By IANS,
Kathmandu : India and Nepal Friday kicked off water-sharing talks in the Himalayan republic that will finally give a push to the massive 6,000 MW Pancheswor Multipurpose Project more than 10 years after the two governments signed a treaty to develop the hydro-power project.
A 10-member delegation led by Indian Water Resources Secretary Umeshnath Panjiyar started the two-day talks with his Nepali counterpart, Energy Secretary Shankar Koirala, in the lake city of Pokhara.
Though the two sides will negotiate on nearly a dozen issues, the focus is on Panchewor, with the teams expected to draw up the terms and references for the Pancheswor Development Authority, the body that will oversee the ambitious project.

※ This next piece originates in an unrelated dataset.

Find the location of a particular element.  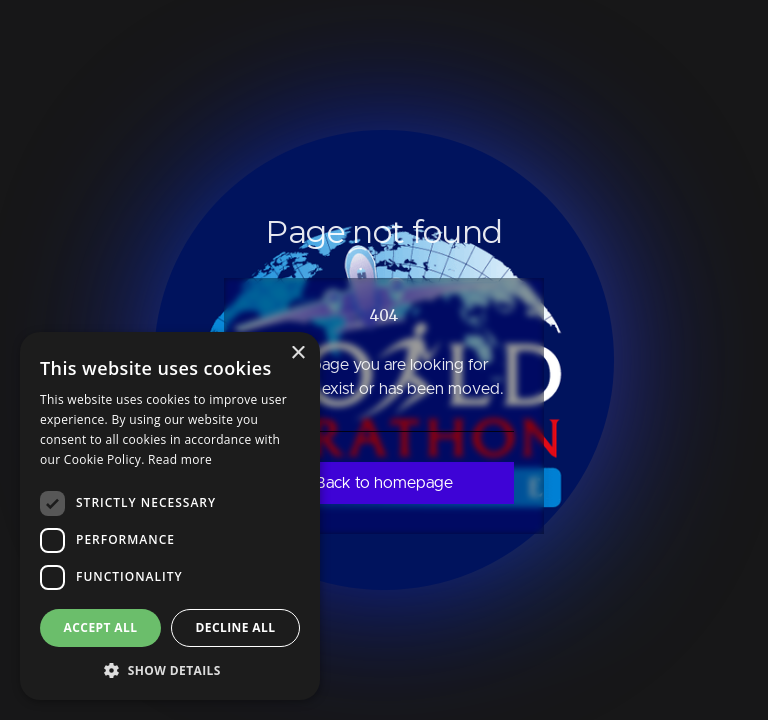

[dialog] is located at coordinates (170, 516).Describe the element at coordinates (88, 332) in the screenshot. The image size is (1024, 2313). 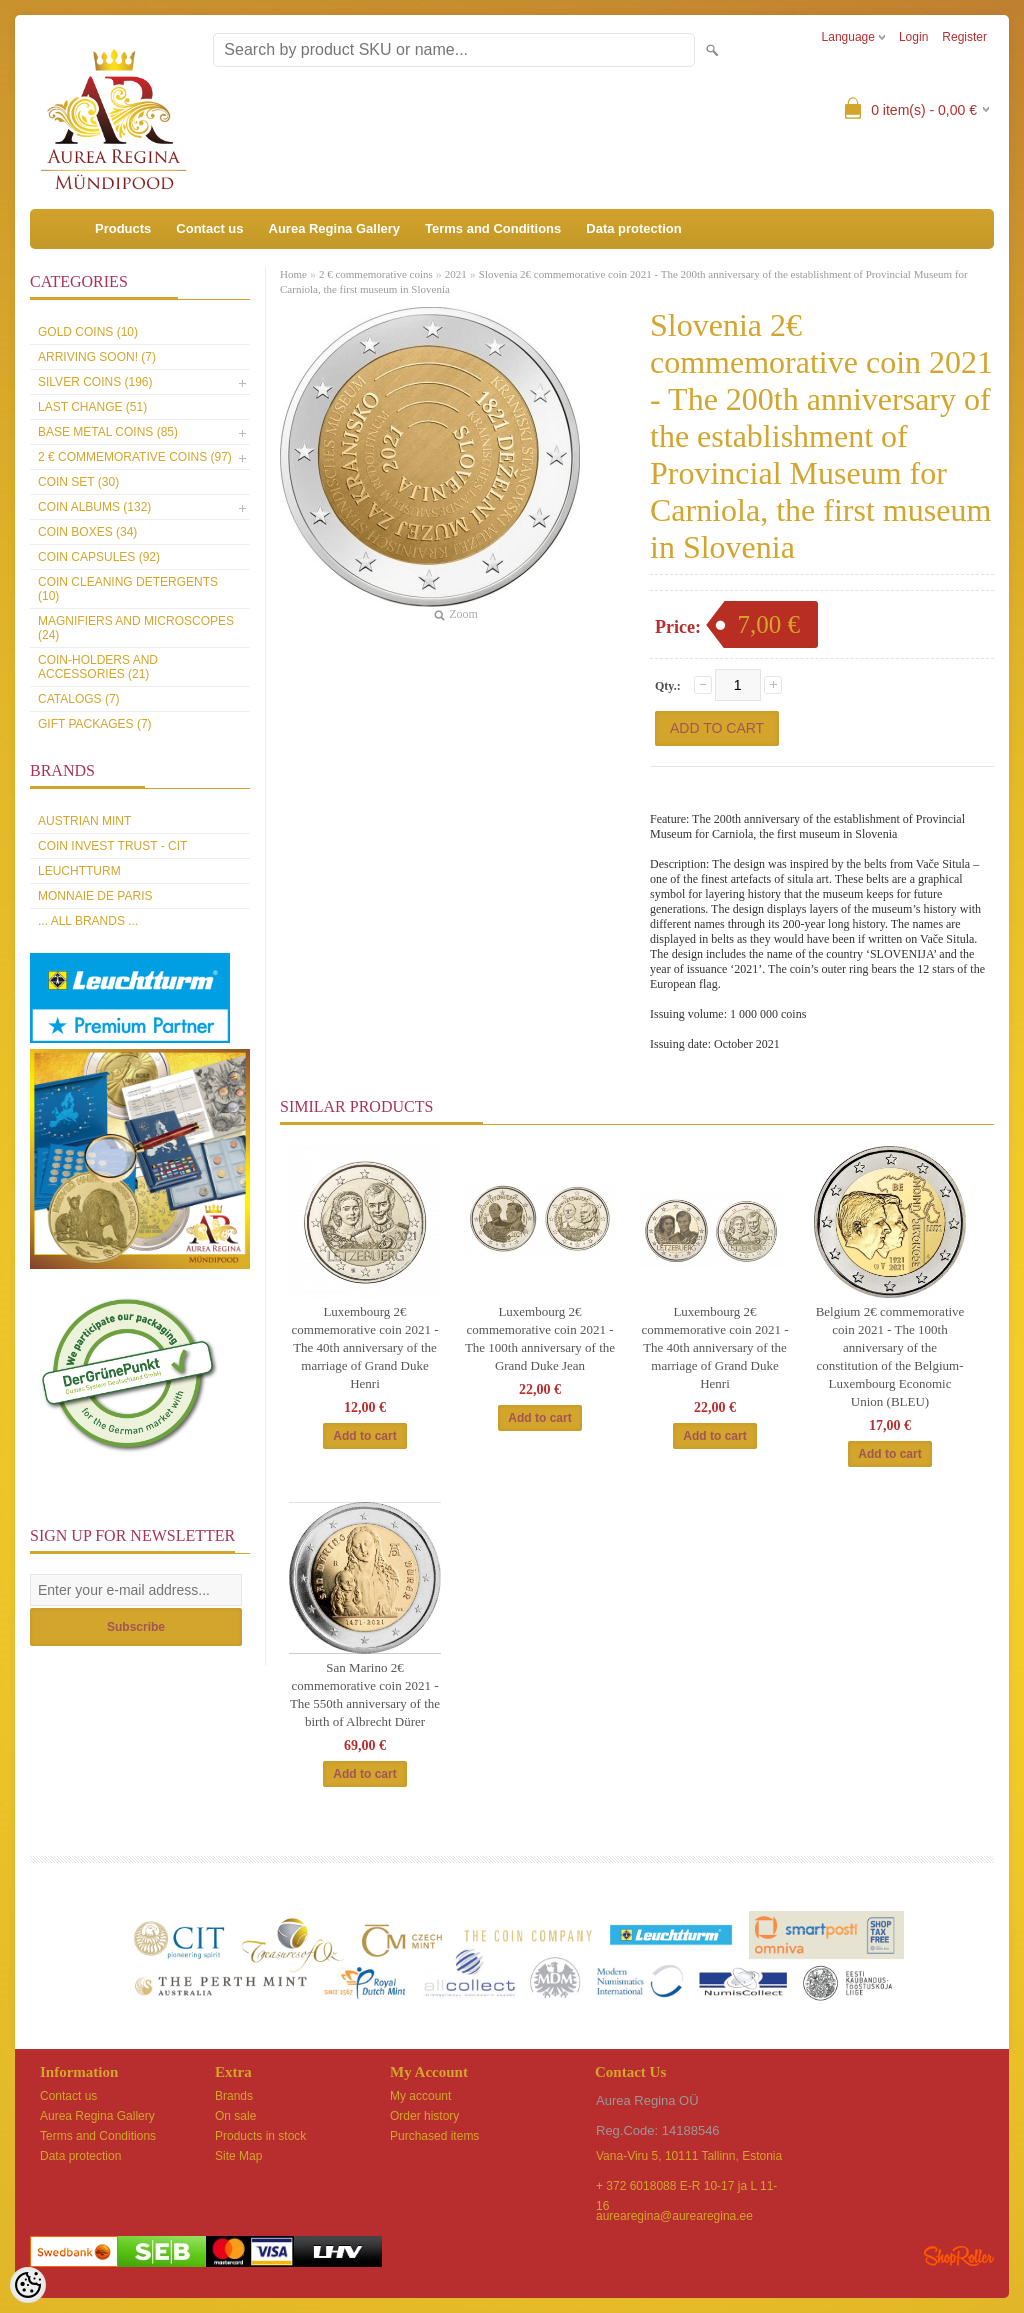
I see `Gold coins (10)` at that location.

Pancheswor is the central piece of the Integrated Development of Mahakali Treaty that the two governments signed in 1996 to harness the Mahakali river, known as Sharda in India.
However, though the detailed project report was to have been completed in 2001, the project was put on the backburner due to the political turmoil in Nepal.

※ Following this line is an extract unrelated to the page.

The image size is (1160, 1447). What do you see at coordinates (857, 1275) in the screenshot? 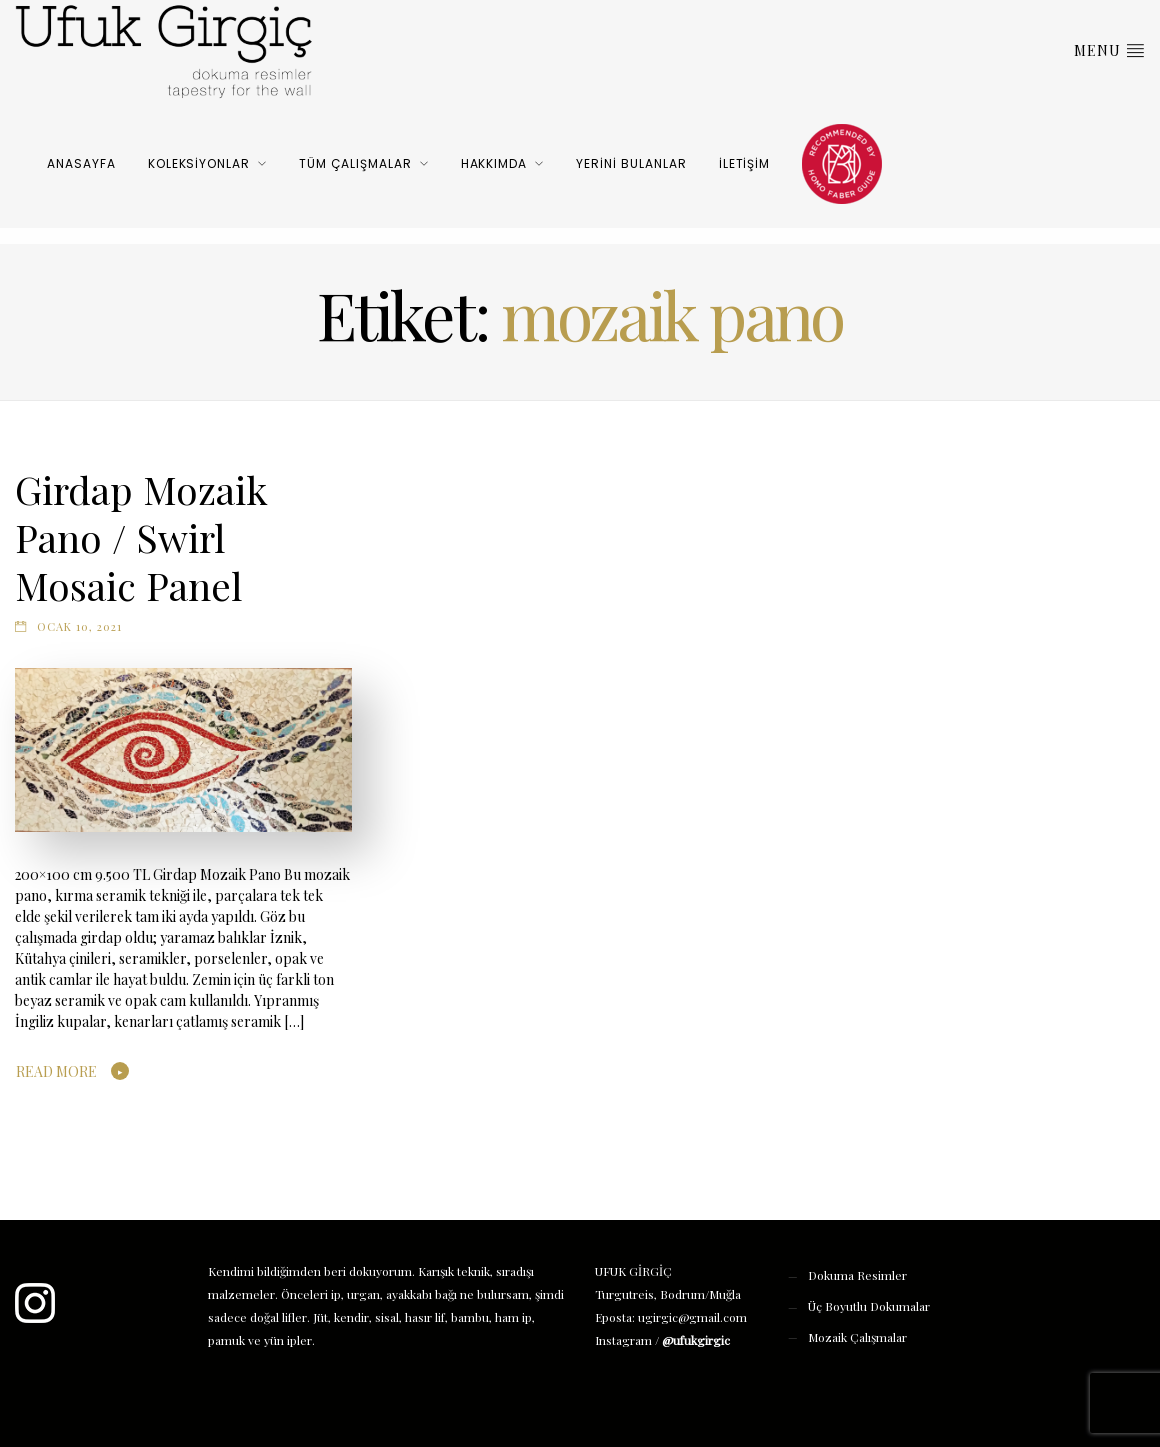
I see `Dokuma Resimler` at bounding box center [857, 1275].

When Nepal’s Prime Minister Madhav Kumar Nepal visited India in August, at a meeting with the Indian Prime Minister Manmohan Singh, both sides agreed that the project would be expedited.
Currently, Nepal is going through a period of acute power scarcity with the power authorities slapping daily power outages on the country, including the capital.
Also on the agenda is the controversial high dam that India has been urging Nepal to build to tame the Kosi river that runs through both Nepal and India and causes havoc in India during monsoon floods.
The two sides will also discuss the problem of inundation caused by the Kosi as well as irrigation.